WHAT THE EXERCISE ASKS: Write out every record exactly as it appears. Skip the pictures.

DATASET EXCERPTS:
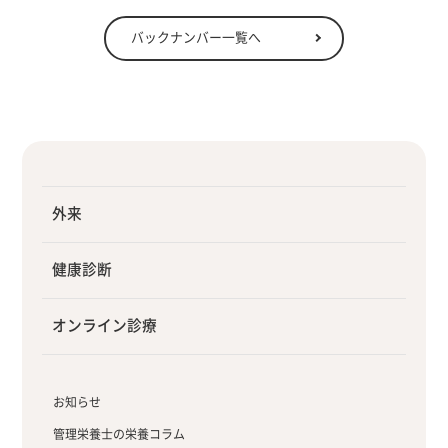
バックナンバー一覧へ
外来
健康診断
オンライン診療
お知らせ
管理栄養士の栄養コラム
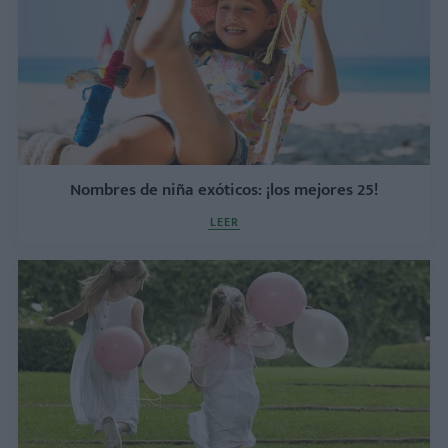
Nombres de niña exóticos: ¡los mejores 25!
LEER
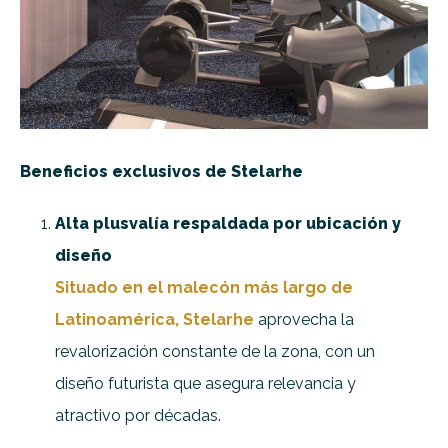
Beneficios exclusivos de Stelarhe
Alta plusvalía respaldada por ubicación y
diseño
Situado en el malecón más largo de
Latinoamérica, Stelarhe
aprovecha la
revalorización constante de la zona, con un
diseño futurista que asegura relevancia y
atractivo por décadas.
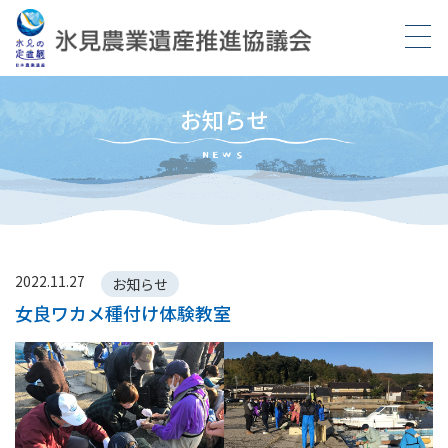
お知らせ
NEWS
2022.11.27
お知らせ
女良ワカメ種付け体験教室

ANSWER TO THIS TASK:
バックナンバー一覧へ
外来
健康診断
オンライン診療
お知らせ
管理栄養士の栄養コラム
Nombres de niña exóticos: ¡los mejores 25!
LEER
Beneficios exclusivos de Stelarhe
Alta plusvalía respaldada por ubicación y
diseño
Situado en el malecón más largo de
Latinoamérica, Stelarhe
aprovecha la
revalorización constante de la zona, con un
diseño futurista que asegura relevancia y
atractivo por décadas.
お知らせ
NEWS
2022.11.27
お知らせ
女良ワカメ種付け体験教室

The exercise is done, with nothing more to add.